Suzanne Oro, CCSD Director of Health Services, said that sort of "upstream" focus — catching problems early before they become bigger issues — is part of a broader trend in health care and one that can be especially helpful in schools.
"Health care is moving into the community," she said. "Historically, health care has been very acute-care centered, but that is not a very cost-effective system."
That sort of reactionary system is being replaced by one aimed at prevention, she said, and school nurses — who have a specific population they see each day — are in an ideal spot to assist in that larger system.
Last month, five CCSD nurses were selected as 2015 Fellows for the Rutgers University/Johnson & Johnson School Health Leadership Program. The program, which included 60 nurses from around the country, touched on school and community health techniques and asked nurses to choose a particular ailment and craft a plan to address it. The CCSD team chose asthma, an issue Oro said is a serious problem and leads to missed classes for afflicted students.
Oro said CCSD has more than 5,200 students with asthma and last school year, those students visited a nurse's office more than 18,000 times because of asthma and respiratory issues.
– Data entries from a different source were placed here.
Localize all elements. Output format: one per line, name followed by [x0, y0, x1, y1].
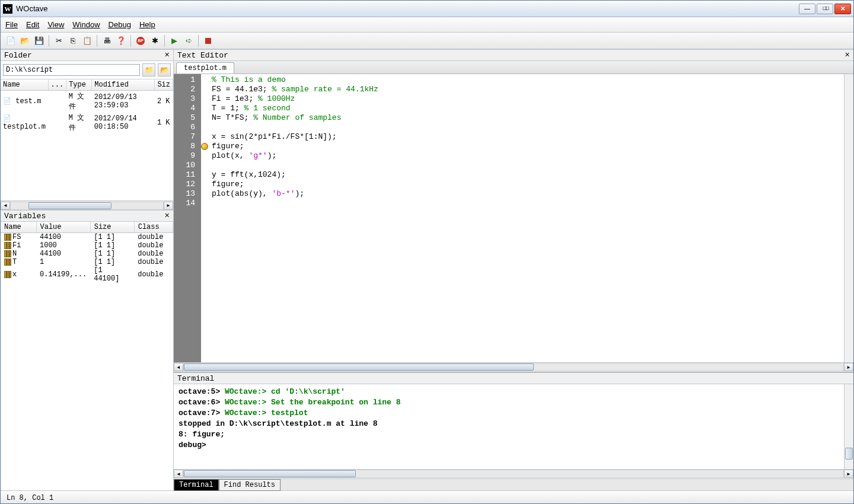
file-col-size[interactable]: Siz — [155, 79, 173, 91]
scroll-left-icon[interactable]: ◄ — [174, 470, 183, 478]
editor-vscrollbar[interactable] — [844, 74, 853, 362]
minimize-button[interactable] — [799, 4, 815, 14]
terminal-tab[interactable]: Terminal — [174, 479, 219, 491]
variable-row[interactable]: Fi1000[1 1]double — [1, 241, 173, 250]
variables-panel-close[interactable]: × — [165, 211, 170, 221]
menu-debug[interactable]: Debug — [109, 20, 131, 29]
line-number[interactable]: 13 — [174, 189, 201, 199]
line-number[interactable]: 4 — [174, 104, 201, 113]
line-number[interactable]: 9 — [174, 151, 201, 161]
editor-hscrollbar[interactable]: ◄ ► — [174, 362, 853, 372]
file-icon: 📄 — [3, 115, 11, 122]
variable-icon — [4, 234, 11, 241]
open-file-icon[interactable]: 📂 — [18, 34, 31, 47]
file-col-modified[interactable]: Modified — [92, 79, 155, 91]
terminal-output[interactable]: octave:5> WOctave:> cd 'D:\k\script'octa… — [174, 384, 853, 469]
terminal-line: stopped in D:\k\script\testplot.m at lin… — [179, 419, 849, 429]
code-line[interactable]: x = sin(2*pi*Fi./FS*[1:N]); — [212, 132, 853, 142]
menu-edit[interactable]: Edit — [26, 20, 39, 29]
scroll-right-icon[interactable]: ► — [844, 363, 853, 371]
cut-icon[interactable]: ✂ — [52, 34, 65, 47]
var-col-class[interactable]: Class — [134, 222, 173, 233]
scroll-left-icon[interactable]: ◄ — [1, 202, 10, 210]
line-number[interactable]: 8 — [174, 142, 201, 151]
file-scrollbar[interactable]: ◄ ► — [1, 200, 173, 210]
toolbar-separator — [130, 35, 131, 47]
line-number[interactable]: 12 — [174, 180, 201, 189]
scroll-left-icon[interactable]: ◄ — [174, 363, 183, 371]
stop-icon[interactable]: BP — [134, 34, 147, 47]
help-icon[interactable]: ❓ — [114, 34, 128, 47]
var-col-size[interactable]: Size — [90, 222, 134, 233]
code-line[interactable]: figure; — [212, 180, 853, 189]
scroll-right-icon[interactable]: ► — [164, 202, 173, 210]
menubar: File Edit View Window Debug Help — [1, 17, 853, 33]
menu-window[interactable]: Window — [72, 20, 100, 29]
save-icon[interactable]: 💾 — [33, 34, 46, 47]
step-icon[interactable]: ➪ — [182, 34, 195, 47]
run-icon[interactable]: ▶ — [168, 34, 181, 47]
variable-row[interactable]: N44100[1 1]double — [1, 250, 173, 258]
new-file-icon[interactable]: 📄 — [4, 34, 17, 47]
line-number[interactable]: 2 — [174, 85, 201, 94]
file-col-ext[interactable]: ... — [48, 79, 66, 91]
code-editor[interactable]: 1234567891011121314 % This is a demoFS =… — [174, 74, 853, 372]
print-icon[interactable]: 🖶 — [100, 34, 113, 47]
line-number[interactable]: 11 — [174, 170, 201, 180]
code-line[interactable] — [212, 161, 853, 170]
code-line[interactable]: Fi = 1e3; % 1000Hz — [212, 94, 853, 104]
terminal-hscrollbar[interactable]: ◄ ► — [174, 469, 853, 479]
variable-icon — [4, 250, 11, 257]
code-line[interactable]: plot(abs(y), 'b-*'); — [212, 189, 853, 199]
code-line[interactable]: figure; — [212, 142, 853, 151]
line-number[interactable]: 5 — [174, 113, 201, 123]
toolbar: 📄 📂 💾 ✂ ⎘ 📋 🖶 ❓ BP ✱ ▶ ➪ — [1, 33, 853, 49]
paste-icon[interactable]: 📋 — [81, 34, 94, 47]
line-number[interactable]: 14 — [174, 199, 201, 208]
breakpoint-icon[interactable] — [201, 143, 208, 150]
variables-table: Name Value Size Class FS44100[1 1]double… — [1, 222, 173, 283]
scroll-right-icon[interactable]: ► — [844, 470, 853, 478]
file-row[interactable]: 📄 testplot.mM 文件2012/09/14 00:18:501 K — [1, 112, 173, 133]
clear-breakpoints-icon[interactable]: ✱ — [148, 34, 161, 47]
file-row[interactable]: 📄 test.mM 文件2012/09/13 23:59:032 K — [1, 91, 173, 113]
code-line[interactable]: T = 1; % 1 second — [212, 104, 853, 113]
maximize-button[interactable] — [817, 4, 833, 14]
variable-row[interactable]: T1[1 1]double — [1, 258, 173, 266]
terminal-vscrollbar[interactable] — [844, 384, 853, 469]
code-line[interactable]: plot(x, 'g*'); — [212, 151, 853, 161]
up-folder-icon[interactable]: 📂 — [158, 63, 171, 76]
statusbar: Ln 8, Col 1 — [1, 490, 853, 504]
line-number[interactable]: 3 — [174, 94, 201, 104]
find-results-tab[interactable]: Find Results — [219, 479, 281, 491]
code-line[interactable] — [212, 123, 853, 132]
line-number[interactable]: 7 — [174, 132, 201, 142]
code-line[interactable]: FS = 44.1e3; % sample rate = 44.1kHz — [212, 85, 853, 94]
code-line[interactable]: y = fft(x,1024); — [212, 170, 853, 180]
variable-row[interactable]: FS44100[1 1]double — [1, 233, 173, 242]
code-line[interactable]: N= T*FS; % Number of samples — [212, 113, 853, 123]
close-button[interactable] — [834, 4, 851, 14]
menu-file[interactable]: File — [5, 20, 18, 29]
stop-square-icon[interactable] — [202, 34, 215, 47]
line-number[interactable]: 10 — [174, 161, 201, 170]
menu-help[interactable]: Help — [139, 20, 155, 29]
var-col-name[interactable]: Name — [1, 222, 36, 233]
line-number[interactable]: 6 — [174, 123, 201, 132]
folder-panel-close[interactable]: × — [165, 50, 170, 60]
code-line[interactable] — [212, 199, 853, 208]
var-col-value[interactable]: Value — [36, 222, 90, 233]
editor-tab[interactable]: testplot.m — [176, 62, 234, 74]
line-number[interactable]: 1 — [174, 75, 201, 85]
file-col-name[interactable]: Name — [1, 79, 48, 91]
code-line[interactable]: % This is a demo — [212, 75, 853, 85]
browse-folder-icon[interactable]: 📁 — [142, 63, 155, 76]
editor-panel-close[interactable]: × — [845, 50, 850, 60]
folder-panel-title: Folder × — [1, 49, 173, 61]
file-table: Name ... Type Modified Siz 📄 test.mM 文件2… — [1, 79, 173, 133]
menu-view[interactable]: View — [47, 20, 64, 29]
variable-row[interactable]: x0.14199,...[1 44100]double — [1, 266, 173, 283]
folder-path-input[interactable] — [3, 64, 140, 76]
copy-icon[interactable]: ⎘ — [66, 34, 79, 47]
file-col-type[interactable]: Type — [66, 79, 92, 91]
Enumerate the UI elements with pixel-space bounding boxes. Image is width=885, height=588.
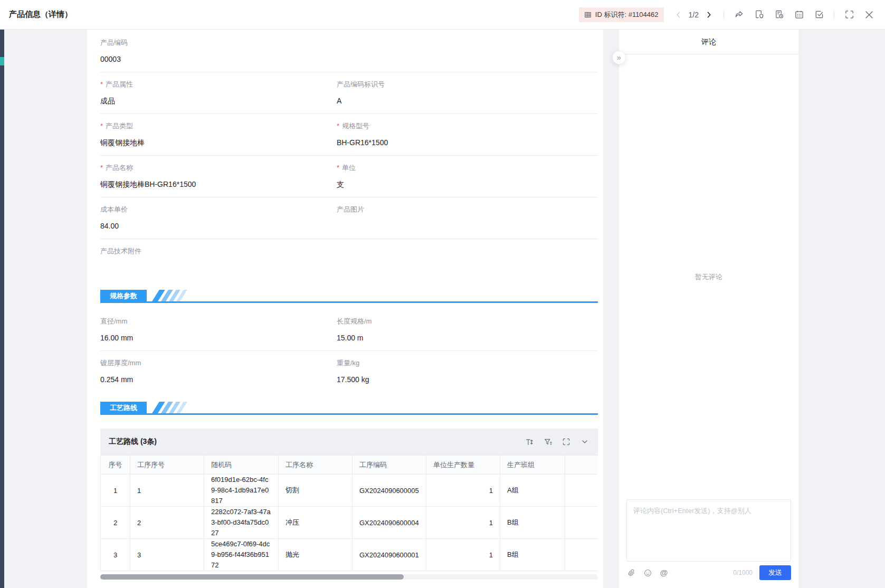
field-value	[337, 221, 598, 231]
header-divider	[724, 11, 724, 19]
todo-check-icon[interactable]	[814, 10, 824, 20]
form-row: 产品名称 铜覆钢接地棒BH-GR16*1500 单位 支	[100, 156, 598, 197]
field-tech-attachment: 产品技术附件	[100, 246, 337, 273]
subtable-title: 工艺路线 (3条)	[109, 437, 157, 447]
comments-title: 评论	[619, 30, 798, 54]
cell-filler	[565, 507, 598, 539]
field-value: 16.00 mm	[100, 333, 337, 343]
file-clock-icon[interactable]	[774, 10, 784, 20]
filter-icon[interactable]	[543, 437, 553, 447]
dialog-body: 产品编码 00003 产品属性 成品 产品编码标识号 A 产品类型 铜覆钢接地棒…	[0, 30, 885, 588]
field-value: 15.00 m	[337, 333, 598, 343]
page-indicator: 1/2	[689, 11, 699, 19]
form-row: 产品技术附件	[100, 239, 598, 277]
table-row[interactable]: 1 1 6f019d1e-62bc-4fc9-98c4-1db9a17e0817…	[101, 475, 598, 507]
mention-icon[interactable]: @	[659, 568, 669, 577]
table-row[interactable]: 2 2 2282c072-7af3-47a3-bf00-d34fa75dc027…	[101, 507, 598, 539]
field-label: 产品编码	[100, 38, 337, 48]
file-shield-icon[interactable]	[754, 10, 764, 20]
field-value	[100, 262, 337, 273]
field-cost-price: 成本单价 84.00	[100, 205, 337, 231]
cell-random-code: 5ce469c7-0f69-4dc9-b956-f44f36b95172	[204, 539, 279, 571]
table-header-row: 序号 工序序号 随机码 工序名称 工序编码 单位生产数量 生产班组	[101, 456, 598, 475]
panel-gap	[603, 30, 619, 588]
cell-step-code: GX2024090600004	[353, 507, 426, 539]
cell-filler	[565, 475, 598, 507]
attachment-icon[interactable]	[626, 568, 636, 577]
process-route-card: 工艺路线 (3条)	[100, 429, 598, 580]
send-button[interactable]: 发送	[759, 565, 791, 580]
cell-step-name: 冲压	[279, 507, 353, 539]
field-spec-model: 规格型号 BH-GR16*1500	[337, 121, 598, 148]
share-icon[interactable]	[734, 10, 744, 20]
field-label: 单位	[337, 163, 598, 173]
section-process-route: 工艺路线	[100, 402, 598, 415]
cell-team: A组	[500, 475, 565, 507]
field-value: 0.254 mm	[100, 374, 337, 385]
field-product-name: 产品名称 铜覆钢接地棒BH-GR16*1500	[100, 163, 337, 189]
header-divider	[834, 11, 834, 19]
background-nav-sliver	[0, 30, 4, 588]
record-id-text: ID 标识符: #1104462	[595, 10, 659, 20]
next-record-icon[interactable]	[703, 10, 714, 20]
cell-team: B组	[500, 507, 565, 539]
cell-seq: 2	[101, 507, 130, 539]
grid-icon	[584, 11, 592, 18]
field-empty	[337, 38, 598, 64]
section-title: 工艺路线	[100, 402, 147, 415]
field-label: 产品图片	[337, 205, 598, 214]
calendar-icon[interactable]	[794, 10, 804, 20]
field-value: 成品	[100, 96, 337, 106]
field-label: 产品名称	[100, 163, 337, 173]
column-header-filler	[565, 456, 598, 475]
horizontal-scrollbar	[100, 574, 598, 580]
column-header: 生产班组	[500, 456, 565, 475]
emoji-icon[interactable]	[643, 568, 652, 577]
comment-composer: @ 0/1000 发送	[619, 499, 798, 588]
cell-step-no: 3	[130, 539, 204, 571]
field-value: 17.500 kg	[337, 374, 598, 385]
comment-footer: @ 0/1000 发送	[626, 562, 791, 584]
cell-step-code: GX2024090600005	[353, 475, 426, 507]
field-empty	[337, 246, 598, 273]
field-value: BH-GR16*1500	[337, 137, 598, 148]
section-title: 规格参数	[100, 290, 147, 303]
field-product-image: 产品图片	[337, 205, 598, 231]
column-header: 序号	[101, 456, 130, 475]
table-row[interactable]: 3 3 5ce469c7-0f69-4dc9-b956-f44f36b95172…	[101, 539, 598, 571]
comment-input[interactable]	[626, 499, 791, 562]
form-row: 产品属性 成品 产品编码标识号 A	[100, 72, 598, 114]
header-actions: ID 标识符: #1104462 1/2	[579, 7, 874, 22]
close-icon[interactable]	[864, 10, 874, 20]
field-diameter: 直径/mm 16.00 mm	[100, 317, 337, 343]
cell-team: B组	[500, 539, 565, 571]
field-label: 重量/kg	[337, 358, 598, 368]
scrollbar-thumb[interactable]	[100, 574, 404, 580]
chevron-down-icon[interactable]	[580, 437, 589, 447]
comments-panel: » 评论 暂无评论 @ 0/1000 发送	[619, 30, 798, 588]
collapse-comments-button[interactable]: »	[612, 51, 626, 64]
field-product-code: 产品编码 00003	[100, 38, 337, 64]
row-height-icon[interactable]	[525, 437, 534, 447]
column-header: 工序编码	[353, 456, 426, 475]
page-title: 产品信息（详情）	[9, 10, 72, 20]
expand-icon[interactable]	[562, 437, 571, 447]
field-value: 铜覆钢接地棒BH-GR16*1500	[100, 179, 337, 189]
cell-seq: 3	[101, 539, 130, 571]
cell-step-no: 2	[130, 507, 204, 539]
cell-step-code: GX2024090600001	[353, 539, 426, 571]
cell-step-name: 抛光	[279, 539, 353, 571]
record-pager: 1/2	[673, 10, 714, 20]
cell-random-code: 6f019d1e-62bc-4fc9-98c4-1db9a17e0817	[204, 475, 279, 507]
prev-record-icon[interactable]	[673, 10, 684, 20]
field-product-attr: 产品属性 成品	[100, 80, 337, 106]
cell-unit-qty: 1	[426, 507, 500, 539]
field-value: A	[337, 96, 598, 106]
cell-step-no: 1	[130, 475, 204, 507]
field-value: 支	[337, 179, 598, 189]
field-label: 产品类型	[100, 121, 337, 131]
cell-step-name: 切割	[279, 475, 353, 507]
field-value: 00003	[100, 54, 337, 64]
field-label: 产品属性	[100, 80, 337, 89]
fullscreen-icon[interactable]	[844, 10, 854, 20]
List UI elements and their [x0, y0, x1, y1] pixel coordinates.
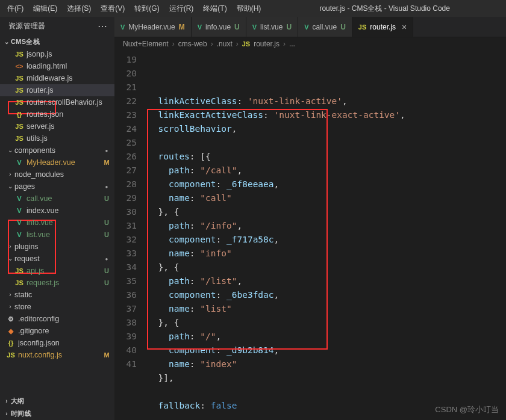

The asthmatic students in CCSD could fill more than 100 school buses, she said.
Oro said the group is in the early stages of their program so they aren't sure what it will look like yet, but they plan to meet with officials from the state and other districts to craft a plan that can help students avoid asthma attacks instead of just responding with an inhaler when a student has an attack.
"Not just a response or a rescue med, but what can we do to really help these kids," she said.
With about one nurse for every 691 students — compared to the state average of one for every 2,000 — Oro said the district is well-positioned to tackle those sorts of issues.
Often, Oro said, in impoverished communities where students lack access to health care, the school nurse is the only consistent health care provider they see.
"We know that when we can address health needs of students in the school setting, and provide that continuity of care between home and school, our kids stay in school and they attend to their instruction," she said.